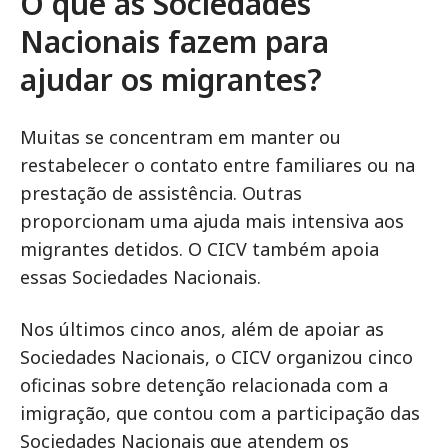
O que as Sociedades
Nacionais fazem para
ajudar os migrantes?
Muitas se concentram em manter ou
restabelecer o contato entre familiares ou na
prestação de assistência. Outras
proporcionam uma ajuda mais intensiva aos
migrantes detidos. O CICV também apoia
essas Sociedades Nacionais.
Nos últimos cinco anos, além de apoiar as
Sociedades Nacionais, o CICV organizou cinco
oficinas sobre detenção relacionada com a
imigração, que contou com a participação das
Sociedades Nacionais que atendem os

____________________

EXERCISE DIRECTIONS:
When a line of the entries contains "Nacionais", it counts; say how many such lines there are, and nothing more.

ANSWER TO THIS PROBLEM:
4